Print back each record unchanged, without pictures.

Transcribed page contents:
[Start of Attachment]

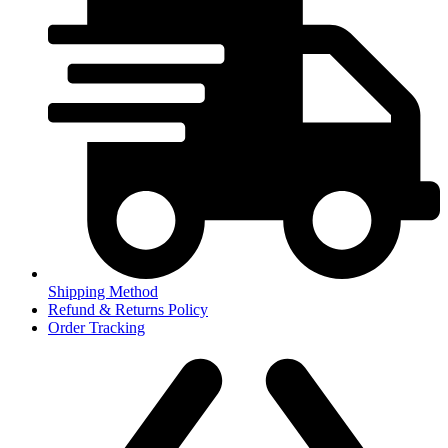
Shipping Method
Refund & Returns Policy
Order Tracking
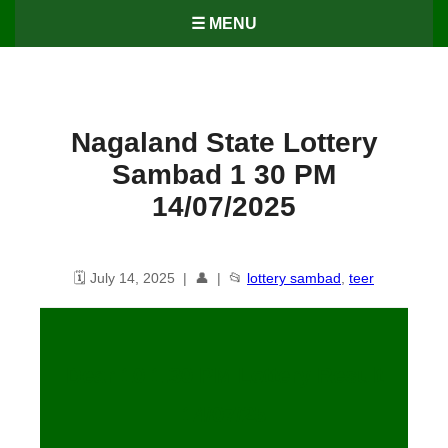
☰ MENU
Nagaland State Lottery
Sambad 1 30 PM
14/07/2025
🗓️ July 14, 2025 | 👤 | 📂
lottery sambad
,
teer
Dear 10 1.30 PM Lottery Result
14/07/25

[End of Attachment]

**Solution to this exercise:**
Shipping Method
Refund & Returns Policy
Order Tracking
☰ MENU
Nagaland State Lottery
Sambad 1 30 PM
14/07/2025
🗓️ July 14, 2025 | 👤 | 📂
lottery sambad
,
teer
Dear 10 1.30 PM Lottery Result
14/07/25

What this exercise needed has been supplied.